Finishing the game out in Motuga’s stead was Astera Tuhina, a freshman point guard from Kosovo, whose savvy play may be a product of leaving home at 14 to play with professionals in Spain. She rose to the top of the ladder to snip the net with a Kosovo flag draped over her shoulders.
Their familiar paths have provided common ground, which includes a ritual belting out of Shania Twain’s “Man! I Feel Like A Woman!”, as they did once again en masse after the trophy ceremony. (Twain — “It’s auntie Shania,” said Motuga — acknowledged the team’s invitation to Sunday’s game on social media, but said she would be watching from Switzerland.)
“We can’t just pick up the phone and say, ‘I want to come home a weekend,’” Leger-Walker said. “So that really forces us to hang out as a team and have each other’s backs, lean on each other’s shoulders a bit and understand that we’re all on this journey together.”
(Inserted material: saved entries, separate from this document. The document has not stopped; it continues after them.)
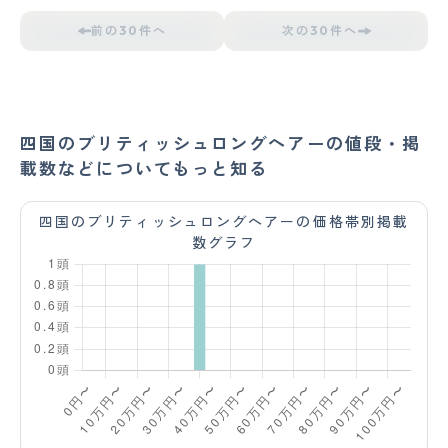
前の30件へ
次の30件へ
四国のブリティッシュロングヘアーの値段・掲
載数などについてもっと知る
四国のブリティッシュロングヘアーの価格帯別掲載
数グラフ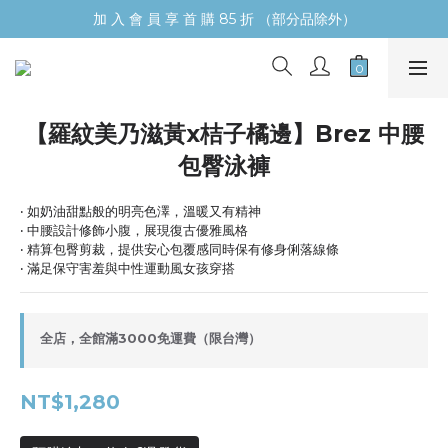
加 入 會 員 享 首 購 85 折 （部分品除外）
【羅紋美乃滋黃x桔子橘邊】Brez 中腰
包臀泳褲
‧ 如奶油甜點般的明亮色澤，溫暖又有精神
‧ 中腰設計修飾小腹，展現復古優雅風格
‧ 精算包臀剪裁，提供安心包覆感同時保有修身俐落線條
‧ 滿足保守害羞與中性運動風女孩穿搭
全店，全館滿3000免運費（限台灣）
NT$1,280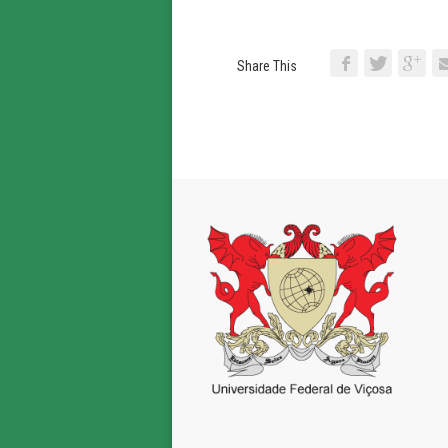
Share This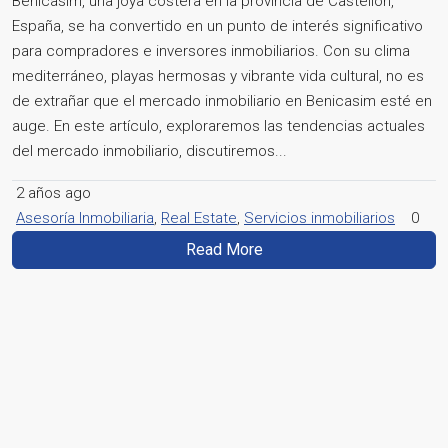
Benicasim, una joya costera en la provincia de Castellón,
España, se ha convertido en un punto de interés significativo
para compradores e inversores inmobiliarios. Con su clima
mediterráneo, playas hermosas y vibrante vida cultural, no es
de extrañar que el mercado inmobiliario en Benicasim esté en
auge. En este artículo, exploraremos las tendencias actuales
del mercado inmobiliario, discutiremos...
2 años ago
Asesoría Inmobiliaria
,
Real Estate
,
Servicios inmobiliarios
0
Read More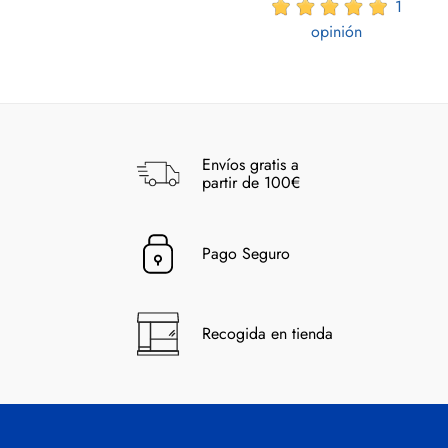
1
opinión
Envíos gratis a
partir de 100€
Pago Seguro
Recogida en tienda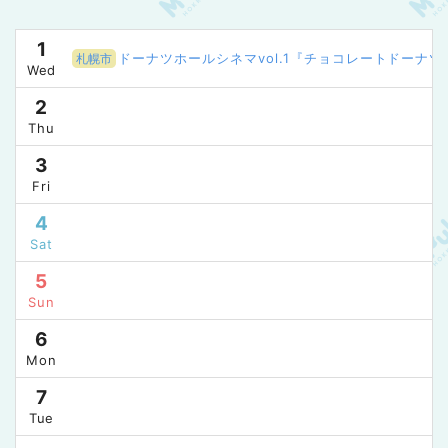
1
ドーナツホールシネマvol.1『チョコレートドーナツ
札幌市
Wed
2
Thu
3
Fri
4
Sat
5
Sun
6
Mon
7
Tue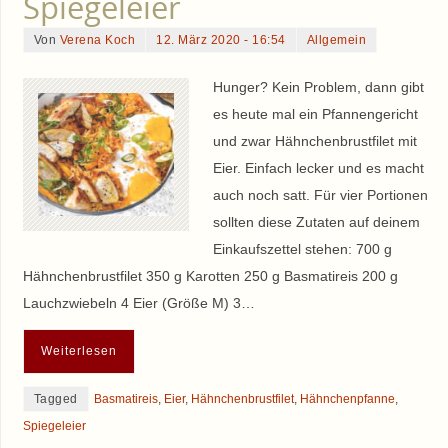
Spiegeleier
Von
Verena Koch
12. März 2020 - 16:54
Allgemein
Hunger? Kein Problem, dann gibt
es heute mal ein Pfannengericht
und zwar Hähnchenbrustfilet mit
Eier. Einfach lecker und es macht
auch noch satt. Für vier Portionen
sollten diese Zutaten auf deinem
Einkaufszettel stehen: 700 g
Hähnchenbrustfilet 350 g Karotten 250 g Basmatireis 200 g
Lauchzwiebeln 4 Eier (Größe M) 3…
Weiterlesen
Tagged
Basmatireis
,
Eier
,
Hähnchenbrustfilet
,
Hähnchenpfanne
,
Spiegeleier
Earlier this season, she needed all that support.
Her maternal grandmother had become gravely ill, so Leger-Walker traveled home to New Zealand in December, and once again in January when she died, missing two games that the Cougars lost. When Leger-Walker stood on a podium at center court after the game, she fought back tears as she accepted her trophy and remembered her grandmother, who she said had been looking over her during the tournament.
A short while later, she put one foot in front of the other, rung by rung until she was within reach of the rim — a climb to cut down the net that seemed to have stood for something more.